Ayas’a göre bu alışkanlıklar yalnızca kaplumbağaların davranışlarını değiştirmekle kalmıyor, aynı zamanda türlerin doğal popülasyonlarını da tehdit ediyor:
Bu hayvanlar vahşi doğaya ait. Doğada kendi besinlerini bulabilecek donanıma sahipler. Ama biz onları kolay besine alıştırdıkça doğal davranışlarını kaybediyorlar ve popülasyonda daralma riski ortaya çıkıyor.
“YEM BULDUKÇA KALIYORLAR”
35 yıldır Mersin’de balıkçılık yapan Atilla Akkaya da yaşananları yakından gözlemleyenlerden biri. Özellikle son 5-6 yıldır kaplumbağa sayısında gözle görülür bir artış olduğunu söylüyor:
Eskiden birkaç tane olurdu, şimdi onlarca. Avdan döndüğümüzde ağlarımızdaki küçük karidesleri, yengeçleri denize atıyoruz. Kaplumbağalar da bu fırsatı kaçırmıyor.

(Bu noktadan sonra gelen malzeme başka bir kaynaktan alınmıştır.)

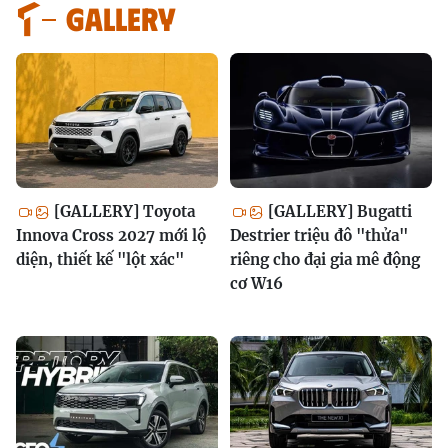
GALLERY
[GALLERY] Toyota
[GALLERY] Bugatti
Innova Cross 2027 mới lộ
Destrier triệu đô "thửa"
diện, thiết kế "lột xác"
riêng cho đại gia mê động
cơ W16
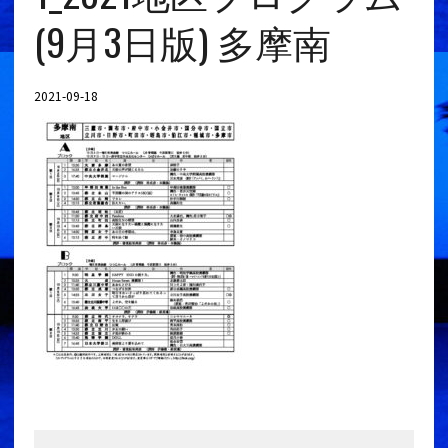
(9月3日版) 多摩南
2021-09-18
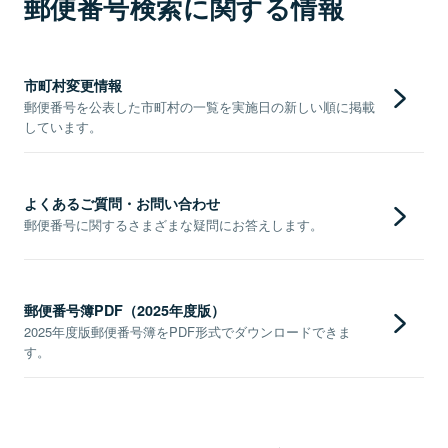
郵便番号検索に関する情報
市町村変更情報
郵便番号を公表した市町村の一覧を実施日の新しい順に掲載
しています。
よくあるご質問・お問い合わせ
郵便番号に関するさまざまな疑問にお答えします。
郵便番号簿PDF（2025年度版）
2025年度版郵便番号簿をPDF形式でダウンロードできま
す。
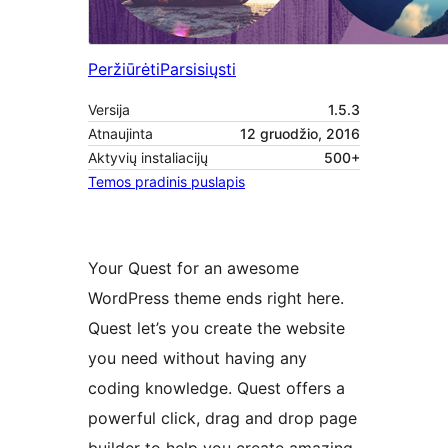
Peržiūrėti
Parsisiųsti
Versija
1.5.3
Atnaujinta
12 gruodžio, 2016
Aktyvių instaliacijų
500+
Temos pradinis puslapis
Your Quest for an awesome
WordPress theme ends right here.
Quest let’s you create the website
you need without having any
coding knowledge. Quest offers a
powerful click, drag and drop page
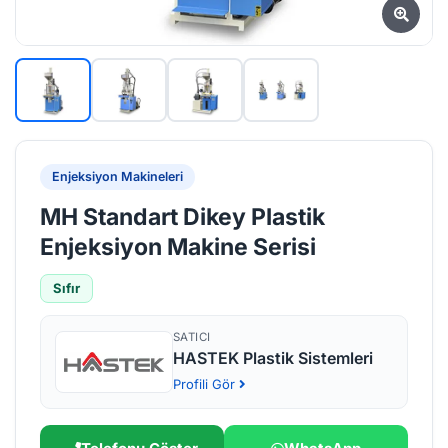
Enjeksiyon Makineleri
MH Standart Dikey Plastik
Enjeksiyon Makine Serisi
Sıfır
SATICI
HASTEK Plastik Sistemleri
Profili Gör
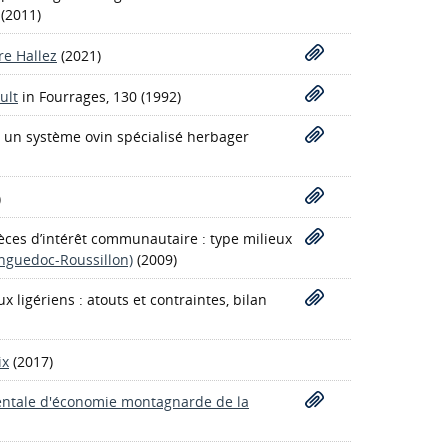
(2011)
re Hallez
(2021)
ult
in Fourrages, 130 (1992)
 un système ovin spécialisé herbager
)
èces d’intérêt communautaire : type milieux
anguedoc-Roussillon)
(2009)
 ligériens : atouts et contraintes, bilan
ix
(2017)
entale d'économie montagnarde de la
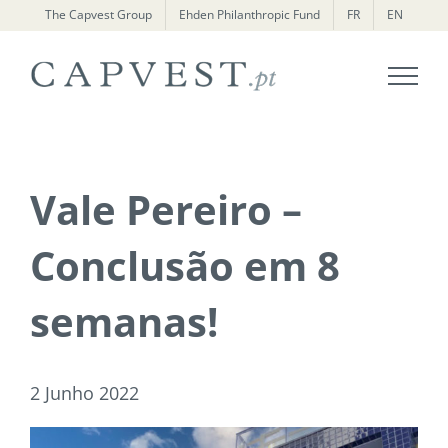
Skip
The Capvest Group
Ehden Philanthropic Fund
FR
EN
to
content
Vale Pereiro –
Conclusão em 8
semanas!
2 Junho 2022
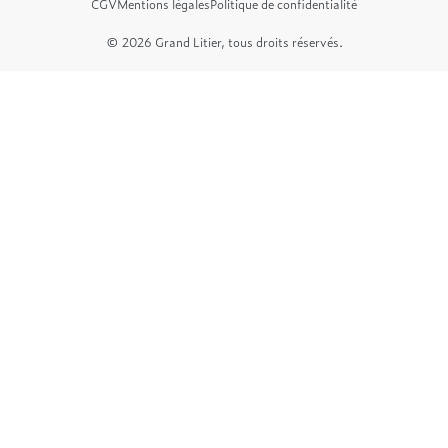
CGV
Mentions légales
Politique de confidentialité
© 2026 Grand Litier, tous droits réservés.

Ancak Akkaya, bu durumun tehlikeli bir boyut aldığını da aktarıyor:
“Eskiden suya ayağımızı sokardık, şimdi ısırırlar mı diye çekiniyoruz. Doğal davranışlarını kaybettiler.”
“Yem bulamadıkları anda burayı terk ederler. O yüzden bu döngüyü kırmak bizim elimizde.”